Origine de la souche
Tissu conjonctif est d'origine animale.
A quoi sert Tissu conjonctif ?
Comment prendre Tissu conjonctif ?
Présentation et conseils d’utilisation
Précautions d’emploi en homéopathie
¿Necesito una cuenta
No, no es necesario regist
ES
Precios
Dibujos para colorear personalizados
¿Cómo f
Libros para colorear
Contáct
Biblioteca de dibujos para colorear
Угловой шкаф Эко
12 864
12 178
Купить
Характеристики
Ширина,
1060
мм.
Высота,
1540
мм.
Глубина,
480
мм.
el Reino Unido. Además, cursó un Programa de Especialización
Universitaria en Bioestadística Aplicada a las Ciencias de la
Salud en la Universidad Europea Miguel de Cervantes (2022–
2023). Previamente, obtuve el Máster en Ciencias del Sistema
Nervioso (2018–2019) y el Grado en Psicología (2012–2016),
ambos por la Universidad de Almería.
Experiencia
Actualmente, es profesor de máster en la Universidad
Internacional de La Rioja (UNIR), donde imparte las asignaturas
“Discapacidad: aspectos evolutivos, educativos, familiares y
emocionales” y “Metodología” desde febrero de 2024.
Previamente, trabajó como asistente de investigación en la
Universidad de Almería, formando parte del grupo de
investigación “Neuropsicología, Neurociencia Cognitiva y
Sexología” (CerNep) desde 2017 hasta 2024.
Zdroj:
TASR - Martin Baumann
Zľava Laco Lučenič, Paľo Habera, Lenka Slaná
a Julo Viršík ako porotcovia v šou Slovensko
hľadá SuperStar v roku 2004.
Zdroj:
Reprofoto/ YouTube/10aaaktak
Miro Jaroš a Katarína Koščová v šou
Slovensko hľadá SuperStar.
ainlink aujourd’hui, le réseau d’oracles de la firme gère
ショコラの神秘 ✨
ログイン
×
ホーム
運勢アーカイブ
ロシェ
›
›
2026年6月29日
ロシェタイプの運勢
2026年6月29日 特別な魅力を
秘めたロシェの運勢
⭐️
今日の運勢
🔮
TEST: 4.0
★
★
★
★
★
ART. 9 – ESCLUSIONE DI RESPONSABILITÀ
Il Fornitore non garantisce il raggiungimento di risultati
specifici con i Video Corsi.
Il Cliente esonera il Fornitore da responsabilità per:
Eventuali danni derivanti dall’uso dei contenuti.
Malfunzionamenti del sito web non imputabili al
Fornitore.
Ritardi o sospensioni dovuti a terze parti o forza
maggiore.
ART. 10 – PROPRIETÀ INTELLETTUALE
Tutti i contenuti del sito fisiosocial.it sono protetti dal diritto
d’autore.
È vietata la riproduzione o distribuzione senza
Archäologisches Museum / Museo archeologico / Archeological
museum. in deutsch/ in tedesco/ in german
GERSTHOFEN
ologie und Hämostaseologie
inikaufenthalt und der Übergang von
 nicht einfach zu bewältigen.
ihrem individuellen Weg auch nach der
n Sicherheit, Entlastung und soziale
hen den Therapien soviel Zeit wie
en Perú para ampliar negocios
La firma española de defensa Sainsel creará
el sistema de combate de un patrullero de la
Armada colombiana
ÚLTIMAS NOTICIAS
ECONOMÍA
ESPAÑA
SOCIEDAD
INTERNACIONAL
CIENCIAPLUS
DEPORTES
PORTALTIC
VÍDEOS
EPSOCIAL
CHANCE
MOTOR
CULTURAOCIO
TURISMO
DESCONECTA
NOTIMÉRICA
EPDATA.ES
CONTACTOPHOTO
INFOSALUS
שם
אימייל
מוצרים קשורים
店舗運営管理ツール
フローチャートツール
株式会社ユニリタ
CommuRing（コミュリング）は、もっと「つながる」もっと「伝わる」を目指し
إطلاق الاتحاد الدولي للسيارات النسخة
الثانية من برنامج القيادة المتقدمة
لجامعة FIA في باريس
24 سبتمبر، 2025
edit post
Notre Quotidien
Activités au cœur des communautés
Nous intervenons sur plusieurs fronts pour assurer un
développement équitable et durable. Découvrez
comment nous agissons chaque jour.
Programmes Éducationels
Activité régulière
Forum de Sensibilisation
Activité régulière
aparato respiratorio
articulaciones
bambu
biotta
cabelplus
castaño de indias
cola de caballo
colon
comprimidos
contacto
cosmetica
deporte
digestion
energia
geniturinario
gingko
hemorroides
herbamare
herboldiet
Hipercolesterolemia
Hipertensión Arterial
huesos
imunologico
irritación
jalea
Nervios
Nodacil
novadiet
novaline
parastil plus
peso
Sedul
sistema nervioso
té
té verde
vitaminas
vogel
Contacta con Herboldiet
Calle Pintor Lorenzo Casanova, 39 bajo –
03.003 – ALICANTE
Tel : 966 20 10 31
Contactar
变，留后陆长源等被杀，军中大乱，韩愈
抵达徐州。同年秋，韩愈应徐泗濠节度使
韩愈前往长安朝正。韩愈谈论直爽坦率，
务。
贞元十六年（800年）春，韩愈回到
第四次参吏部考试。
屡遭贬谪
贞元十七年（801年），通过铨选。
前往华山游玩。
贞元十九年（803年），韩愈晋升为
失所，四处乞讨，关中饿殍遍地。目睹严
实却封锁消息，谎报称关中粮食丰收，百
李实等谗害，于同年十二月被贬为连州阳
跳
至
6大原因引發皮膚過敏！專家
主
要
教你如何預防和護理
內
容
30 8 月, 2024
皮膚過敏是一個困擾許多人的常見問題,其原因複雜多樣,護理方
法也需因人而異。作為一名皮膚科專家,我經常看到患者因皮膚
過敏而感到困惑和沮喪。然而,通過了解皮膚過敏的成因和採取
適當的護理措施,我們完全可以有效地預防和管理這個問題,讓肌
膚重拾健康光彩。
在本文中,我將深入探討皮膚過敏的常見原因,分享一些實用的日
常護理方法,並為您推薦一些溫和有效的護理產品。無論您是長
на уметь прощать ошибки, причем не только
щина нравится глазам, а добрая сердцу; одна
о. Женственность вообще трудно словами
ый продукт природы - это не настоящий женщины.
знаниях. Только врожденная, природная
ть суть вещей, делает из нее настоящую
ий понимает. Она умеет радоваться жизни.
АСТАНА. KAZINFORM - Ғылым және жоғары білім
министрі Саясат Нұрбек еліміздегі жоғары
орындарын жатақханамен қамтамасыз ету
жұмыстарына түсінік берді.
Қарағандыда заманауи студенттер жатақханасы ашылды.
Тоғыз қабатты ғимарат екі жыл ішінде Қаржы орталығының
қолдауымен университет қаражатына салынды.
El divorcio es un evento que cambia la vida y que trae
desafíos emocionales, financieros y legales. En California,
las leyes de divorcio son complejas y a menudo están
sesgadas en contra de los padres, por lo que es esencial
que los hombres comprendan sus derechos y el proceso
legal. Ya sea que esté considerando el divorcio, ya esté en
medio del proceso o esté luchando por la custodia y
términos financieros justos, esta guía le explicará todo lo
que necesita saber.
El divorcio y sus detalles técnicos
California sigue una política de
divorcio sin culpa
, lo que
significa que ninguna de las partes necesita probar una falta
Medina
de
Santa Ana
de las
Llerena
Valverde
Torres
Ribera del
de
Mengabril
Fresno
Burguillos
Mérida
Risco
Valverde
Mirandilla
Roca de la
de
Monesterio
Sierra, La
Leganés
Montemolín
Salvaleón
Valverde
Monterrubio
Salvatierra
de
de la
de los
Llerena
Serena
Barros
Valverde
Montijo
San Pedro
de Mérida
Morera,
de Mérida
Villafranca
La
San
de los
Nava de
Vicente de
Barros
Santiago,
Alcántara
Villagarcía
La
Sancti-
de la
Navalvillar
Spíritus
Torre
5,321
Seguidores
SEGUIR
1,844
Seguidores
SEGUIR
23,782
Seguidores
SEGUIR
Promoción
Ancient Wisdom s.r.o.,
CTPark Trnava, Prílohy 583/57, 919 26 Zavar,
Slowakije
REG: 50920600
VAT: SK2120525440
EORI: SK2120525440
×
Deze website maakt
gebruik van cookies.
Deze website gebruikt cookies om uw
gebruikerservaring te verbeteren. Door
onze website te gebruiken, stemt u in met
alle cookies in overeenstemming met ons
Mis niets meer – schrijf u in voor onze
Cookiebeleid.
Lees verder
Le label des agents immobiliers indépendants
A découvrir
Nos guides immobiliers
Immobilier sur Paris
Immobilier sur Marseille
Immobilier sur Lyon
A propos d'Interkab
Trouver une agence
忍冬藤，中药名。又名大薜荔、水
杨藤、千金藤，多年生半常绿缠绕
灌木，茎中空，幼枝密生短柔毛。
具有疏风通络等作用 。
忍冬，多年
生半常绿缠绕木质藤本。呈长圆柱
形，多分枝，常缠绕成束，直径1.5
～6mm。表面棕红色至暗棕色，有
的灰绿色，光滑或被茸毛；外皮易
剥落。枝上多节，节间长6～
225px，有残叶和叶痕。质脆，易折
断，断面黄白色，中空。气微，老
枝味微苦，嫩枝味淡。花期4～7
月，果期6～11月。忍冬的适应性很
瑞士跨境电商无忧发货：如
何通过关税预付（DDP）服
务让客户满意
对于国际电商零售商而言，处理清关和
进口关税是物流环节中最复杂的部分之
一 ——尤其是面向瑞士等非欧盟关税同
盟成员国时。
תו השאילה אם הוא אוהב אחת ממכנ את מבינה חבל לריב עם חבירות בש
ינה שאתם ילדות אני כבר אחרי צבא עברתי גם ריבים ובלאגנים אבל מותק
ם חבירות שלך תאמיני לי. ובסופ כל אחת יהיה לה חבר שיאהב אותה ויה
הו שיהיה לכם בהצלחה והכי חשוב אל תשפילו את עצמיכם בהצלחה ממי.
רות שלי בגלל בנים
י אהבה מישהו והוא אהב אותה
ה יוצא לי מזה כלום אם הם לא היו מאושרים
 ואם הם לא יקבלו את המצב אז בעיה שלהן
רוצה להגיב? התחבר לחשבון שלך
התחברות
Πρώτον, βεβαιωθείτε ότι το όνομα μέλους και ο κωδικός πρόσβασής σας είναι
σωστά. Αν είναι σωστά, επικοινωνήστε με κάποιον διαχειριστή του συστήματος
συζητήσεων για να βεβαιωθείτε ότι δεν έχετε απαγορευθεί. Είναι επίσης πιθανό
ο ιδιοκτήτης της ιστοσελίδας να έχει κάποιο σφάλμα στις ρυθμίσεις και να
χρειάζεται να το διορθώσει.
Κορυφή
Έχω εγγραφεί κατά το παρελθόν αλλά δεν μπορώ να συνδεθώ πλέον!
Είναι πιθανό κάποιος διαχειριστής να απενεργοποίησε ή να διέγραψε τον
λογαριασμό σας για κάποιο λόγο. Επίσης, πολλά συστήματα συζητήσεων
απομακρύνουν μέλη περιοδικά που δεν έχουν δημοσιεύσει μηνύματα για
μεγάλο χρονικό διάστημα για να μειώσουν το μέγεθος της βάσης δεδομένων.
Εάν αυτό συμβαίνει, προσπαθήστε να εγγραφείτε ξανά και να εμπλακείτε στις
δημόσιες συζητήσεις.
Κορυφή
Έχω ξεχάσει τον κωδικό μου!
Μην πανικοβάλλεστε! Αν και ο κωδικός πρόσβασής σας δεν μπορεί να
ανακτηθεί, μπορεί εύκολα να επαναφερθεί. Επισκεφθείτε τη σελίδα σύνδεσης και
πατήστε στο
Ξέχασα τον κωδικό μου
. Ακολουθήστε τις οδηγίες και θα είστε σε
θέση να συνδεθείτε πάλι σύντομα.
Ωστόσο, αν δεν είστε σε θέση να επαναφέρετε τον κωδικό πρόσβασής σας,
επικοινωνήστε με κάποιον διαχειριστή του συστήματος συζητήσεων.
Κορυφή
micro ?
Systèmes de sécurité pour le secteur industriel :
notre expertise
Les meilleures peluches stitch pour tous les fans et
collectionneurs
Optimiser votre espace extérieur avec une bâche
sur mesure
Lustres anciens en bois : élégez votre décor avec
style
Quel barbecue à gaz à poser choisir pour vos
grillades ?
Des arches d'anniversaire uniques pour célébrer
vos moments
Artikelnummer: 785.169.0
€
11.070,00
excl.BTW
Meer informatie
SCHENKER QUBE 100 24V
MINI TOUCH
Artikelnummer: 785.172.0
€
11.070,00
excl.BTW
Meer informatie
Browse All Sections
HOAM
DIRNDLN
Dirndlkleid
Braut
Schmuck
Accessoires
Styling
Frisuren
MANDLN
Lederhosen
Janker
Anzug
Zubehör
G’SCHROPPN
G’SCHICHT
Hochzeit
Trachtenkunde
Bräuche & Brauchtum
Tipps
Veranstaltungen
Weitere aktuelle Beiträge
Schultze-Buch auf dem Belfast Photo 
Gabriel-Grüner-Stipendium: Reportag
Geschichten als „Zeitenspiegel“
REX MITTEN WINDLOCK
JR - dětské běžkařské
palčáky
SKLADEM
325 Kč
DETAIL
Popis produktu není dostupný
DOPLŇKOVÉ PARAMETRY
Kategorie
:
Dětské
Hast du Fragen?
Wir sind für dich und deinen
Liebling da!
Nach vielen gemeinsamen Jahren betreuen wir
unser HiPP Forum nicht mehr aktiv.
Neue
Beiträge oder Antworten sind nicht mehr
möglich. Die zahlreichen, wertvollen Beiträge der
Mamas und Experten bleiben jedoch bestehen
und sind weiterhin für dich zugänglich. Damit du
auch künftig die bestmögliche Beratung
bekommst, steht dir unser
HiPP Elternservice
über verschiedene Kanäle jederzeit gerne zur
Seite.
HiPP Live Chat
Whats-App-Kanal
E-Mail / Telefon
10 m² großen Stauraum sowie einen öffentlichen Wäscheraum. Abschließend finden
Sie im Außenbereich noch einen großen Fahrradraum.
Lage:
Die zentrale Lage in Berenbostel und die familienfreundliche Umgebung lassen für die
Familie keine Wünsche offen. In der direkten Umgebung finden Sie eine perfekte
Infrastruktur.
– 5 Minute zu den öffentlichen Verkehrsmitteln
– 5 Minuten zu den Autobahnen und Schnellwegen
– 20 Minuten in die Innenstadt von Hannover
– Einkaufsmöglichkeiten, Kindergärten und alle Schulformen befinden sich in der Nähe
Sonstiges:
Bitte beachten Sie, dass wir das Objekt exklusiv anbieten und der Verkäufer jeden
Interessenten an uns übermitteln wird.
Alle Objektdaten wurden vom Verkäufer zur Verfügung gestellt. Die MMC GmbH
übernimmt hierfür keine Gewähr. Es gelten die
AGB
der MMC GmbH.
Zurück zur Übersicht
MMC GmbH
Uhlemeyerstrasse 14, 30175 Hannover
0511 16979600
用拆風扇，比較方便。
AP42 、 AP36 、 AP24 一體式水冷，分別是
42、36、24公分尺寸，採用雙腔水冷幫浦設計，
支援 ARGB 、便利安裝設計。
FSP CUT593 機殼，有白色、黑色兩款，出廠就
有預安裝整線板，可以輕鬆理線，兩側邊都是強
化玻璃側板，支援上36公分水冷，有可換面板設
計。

**********

### What is required
Locate all lines in the listing above with the word "Deze" and copy them.

### Solution for this exercise
Deze website maakt
Deze website gebruikt cookies om uw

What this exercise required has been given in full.